Brodie achieved internet fame in 2011 when his Frisbee Trick Shots video became popular on YouTube. As of July 2018, his channel has over 2 million subscribers and 300 million total video views. Clips of Brodie's trick shots have been featured on ESPN's SportsCenter "Top Plays" segment numerous times and other major media outlets, including the Huffington Post. He has a sponsored line of merchandise produced by DiscStore.com

He appeared in the 28th installment of The Amazing Race alongside Ultimate teammate and friend Kurt Gibson, finishing 5th.

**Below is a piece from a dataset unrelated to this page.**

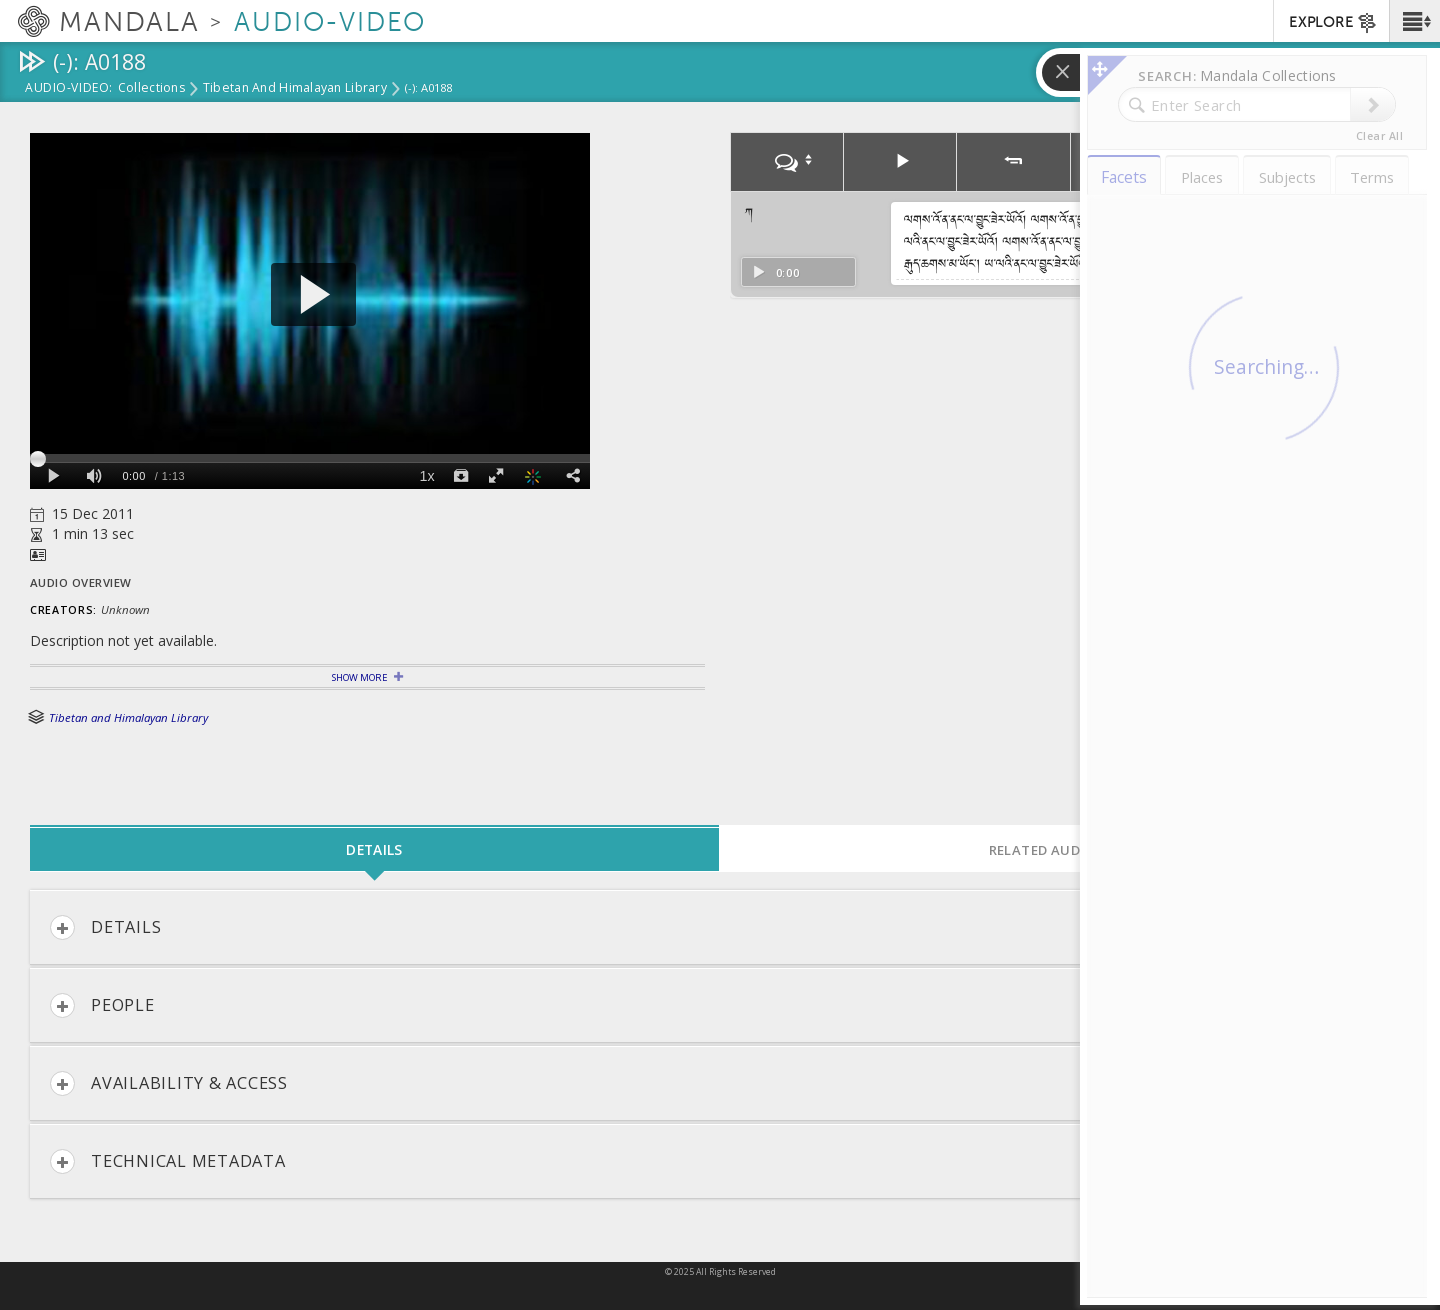  Describe the element at coordinates (1414, 21) in the screenshot. I see `[button]` at that location.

As of 2020 he is a professional disc golf player on the DGPT (Disc Golf Pro Tour). He is currently signed to Discraft.

== Ultimate career ==
=== High school ===
Brodie was introduced to Ultimate at Nease High School in Ponte Vedra, Florida where he began playing in games after cross country practice.

=== College ===
Brodie Smith began playing on the Ultimate team at the University of Florida in 2006. That spring, the team won their first National College Championship. In 2007 the UF team finished 3rd and in 2008 finished as the runner up, but In 2009, they were eliminated in the Regional Qualifier. In 2010, the UF men's team won their second national championship victory in 5 years.

=== Professional ===
Brodie Smith began his professional ultimate career with the AUDL playing for the Indianapolis Alleycats in 2011. In 2013, Brodie signed with the Chicago Wildfire. Brodie then suffered a knee injury, tearing his ACL and meniscus. He was unable to play in the 2014 and 2015 season. In 2016, Brodie signed with the Dallas Roughnecks. In 2017, Brodie returned to Florida and signed with the Jacksonville Cannons.

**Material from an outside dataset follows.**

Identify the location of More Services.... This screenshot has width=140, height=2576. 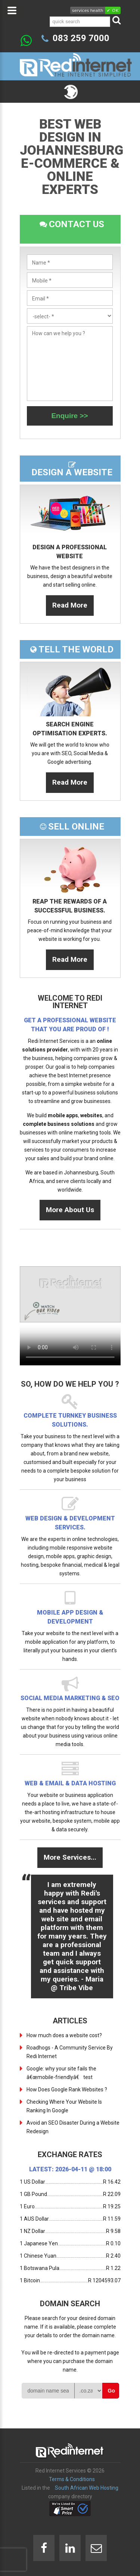 (70, 1857).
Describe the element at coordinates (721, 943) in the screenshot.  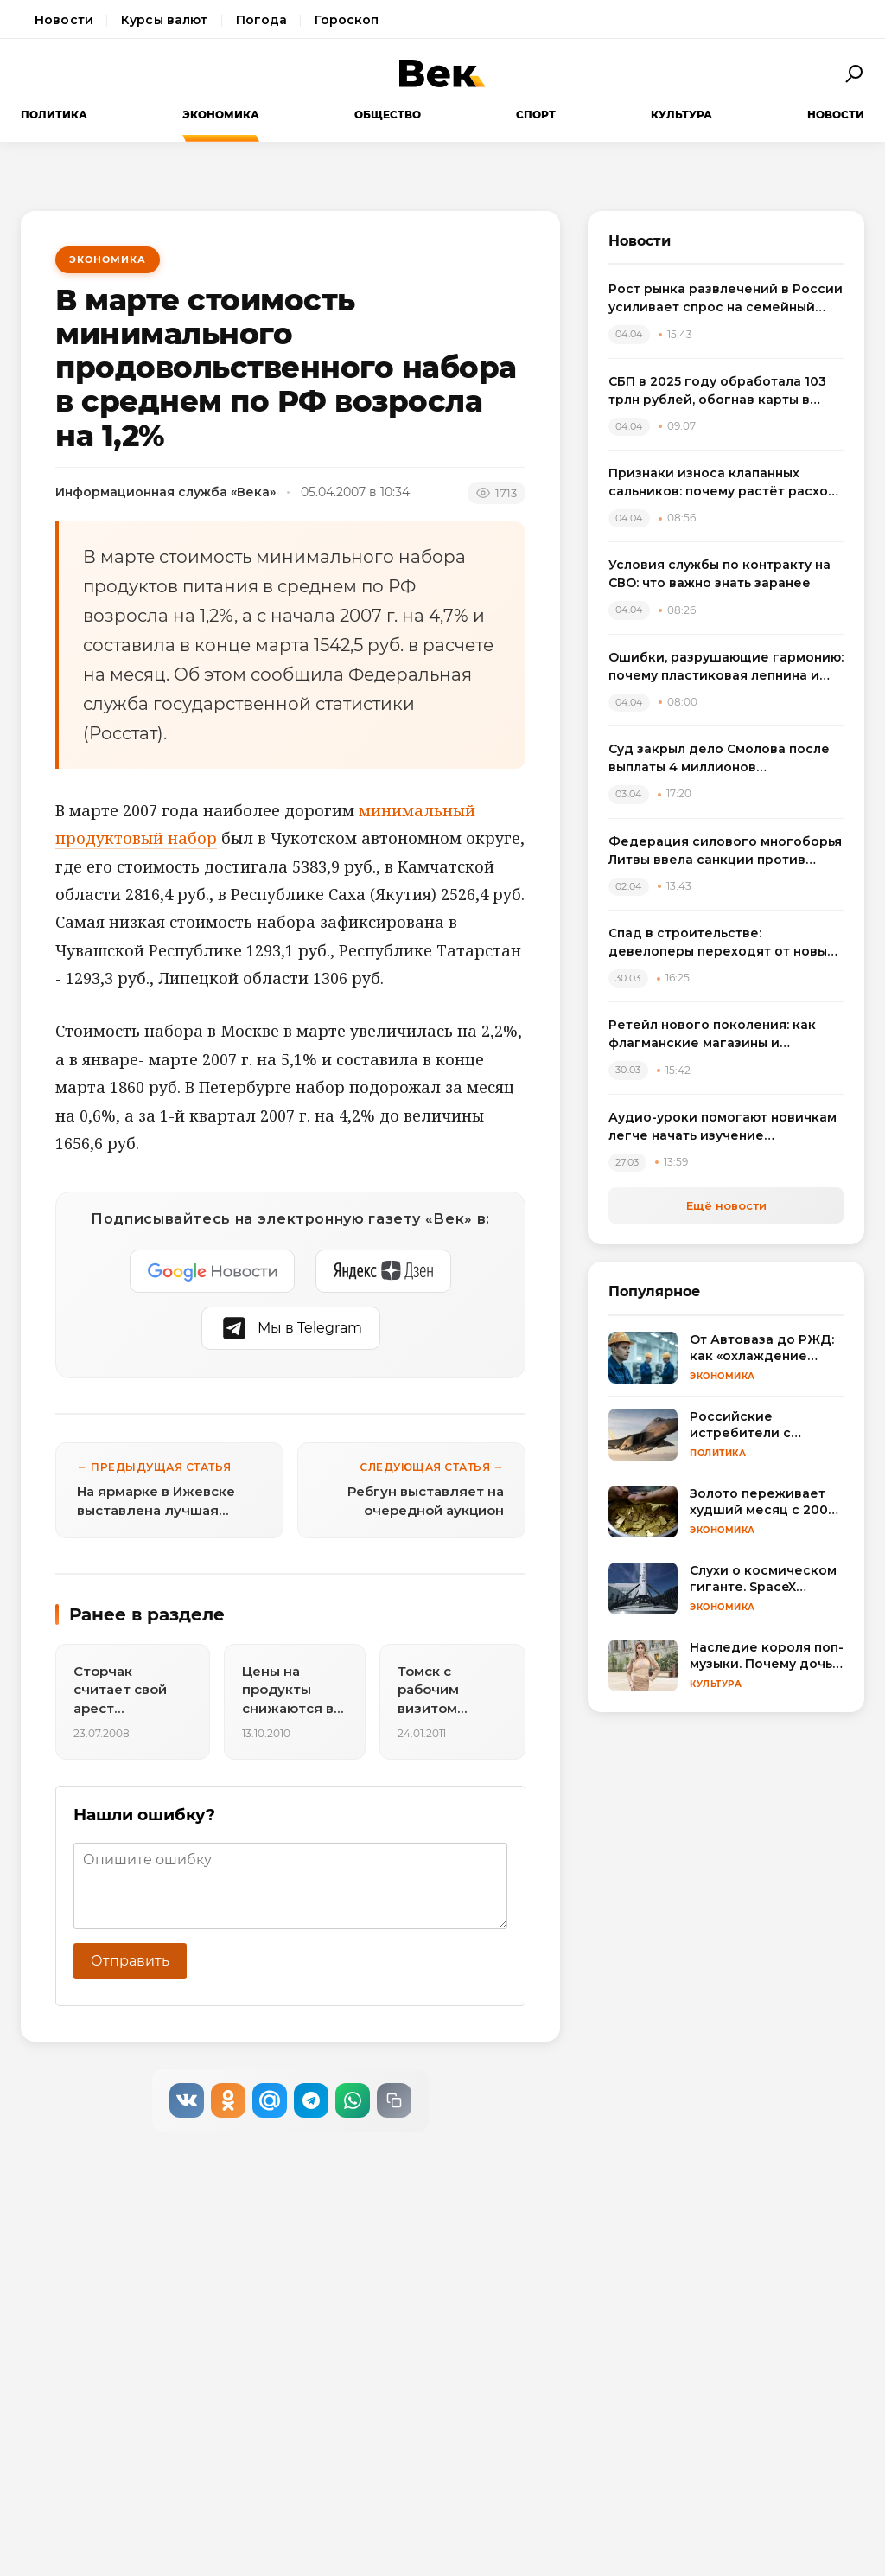 I see `Спад в строительстве: девелоперы переходят от новых проектов к модернизации жилья` at that location.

== Flying Disc Trick Shots ==
Brodie's first trick shot video, Frisbee Trick Shots, was released in 2011 on YouTube as a compilation video of trick frisbee throws around Gainesville, Florida and the University of Florida campus. As of December 2015, the video has generated over 5 million views. In the video, Brodie is seen completing throws into trash cans and other targets in increasingly difficult situations. The final shot involves him throwing a disc into a trash can from top of the University of Florida football stadium.

== Personal life ==
Brodie has performed trick shots all over the world, including competing in a Japanese game show, with the goal of using his skills to promote awareness for Ultimate as a sport. Some of them are uploaded to his own account on Instagram and in his fan page: @brodiesmith21fans. His trick shot videos have also led him onto the national media stage with multiple appearances on ESPN Sports Center's Top Plays. Brodie has also created several videos with YouTube trick shot performers Dude Perfect.